TASK DIRECTIONS – What is needed is a word-for-word copy of every record below, minus the pictures.
::::
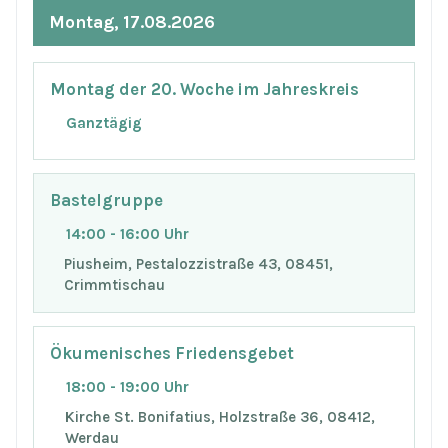
Montag, 17.08.2026
Montag der 20. Woche im Jahreskreis
Ganztägig
Bastelgruppe
14:00 - 16:00 Uhr
Piusheim, Pestalozzistraße 43, 08451,
Crimmtischau
Ökumenisches Friedensgebet
18:00 - 19:00 Uhr
Kirche St. Bonifatius, Holzstraße 36, 08412,
Werdau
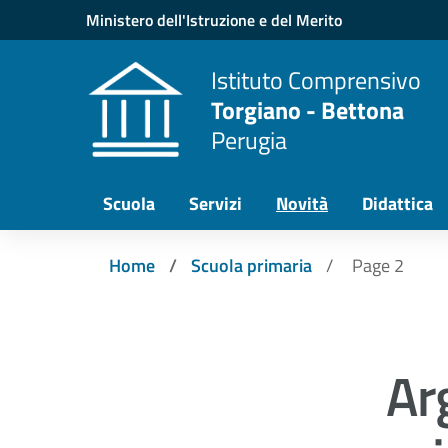
Vai ai contenuti
Vai al menu di navigazione
Vai al footer
Ministero dell'Istruzione e del Merito
Istituto Comprensivo
Torgiano - Bettona
Perugia
Scuola
Servizi
Novità
Didattica
Home
Scuola primaria
Page 2
Ar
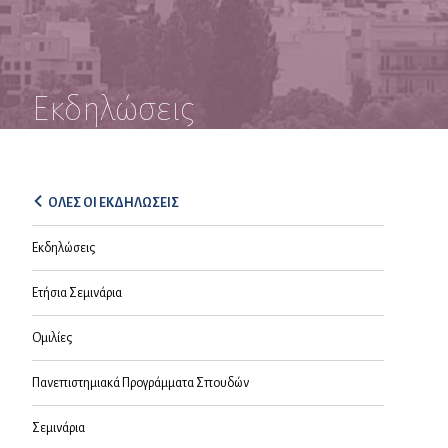
Εκδηλώσεις
ΟΛΕΣ ΟΙ ΕΚΔΗΛΩΣΕΙΣ
Εκδηλώσεις
Ετήσια Σεμινάρια
Ομιλίες
Πανεπιστημιακά Προγράμματα Σπουδών
Σεμινάρια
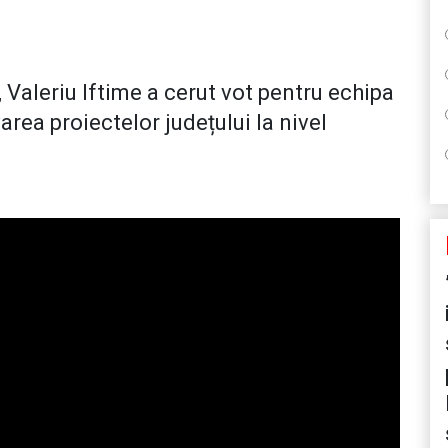
 Valeriu Iftime a cerut vot pentru echipa
area proiectelor județului la nivel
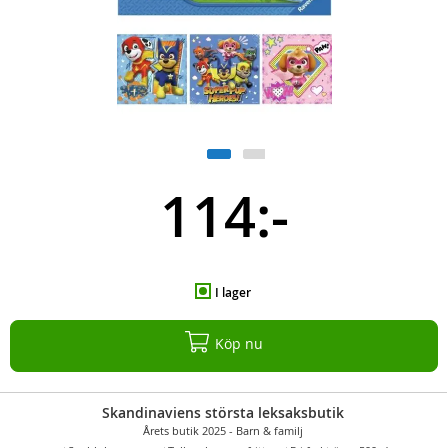
114:-
I lager
Köp nu
Skandinaviens största leksaksbutik
Årets butik 2025 - Barn & familj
::::
EXERCISE OUTPUT –
Montag, 17.08.2026
Montag der 20. Woche im Jahreskreis
Ganztägig
Bastelgruppe
14:00 - 16:00 Uhr
Piusheim, Pestalozzistraße 43, 08451,
Crimmtischau
Ökumenisches Friedensgebet
18:00 - 19:00 Uhr
Kirche St. Bonifatius, Holzstraße 36, 08412,
Werdau
Vai ai contenuti
Vai al menu di navigazione
Vai al footer
Ministero dell'Istruzione e del Merito
Istituto Comprensivo
Torgiano - Bettona
Perugia
Scuola
Servizi
Novità
Didattica
Home
Scuola primaria
Page 2
Ar
Εκδηλώσεις
ΟΛΕΣ ΟΙ ΕΚΔΗΛΩΣΕΙΣ
Εκδηλώσεις
Ετήσια Σεμινάρια
Ομιλίες
Πανεπιστημιακά Προγράμματα Σπουδών
Σεμινάρια
 Valeriu Iftime a cerut vot pentru echipa
area proiectelor județului la nivel
114:-
I lager
Köp nu
Skandinaviens största leksaksbutik
Årets butik 2025 - Barn & familj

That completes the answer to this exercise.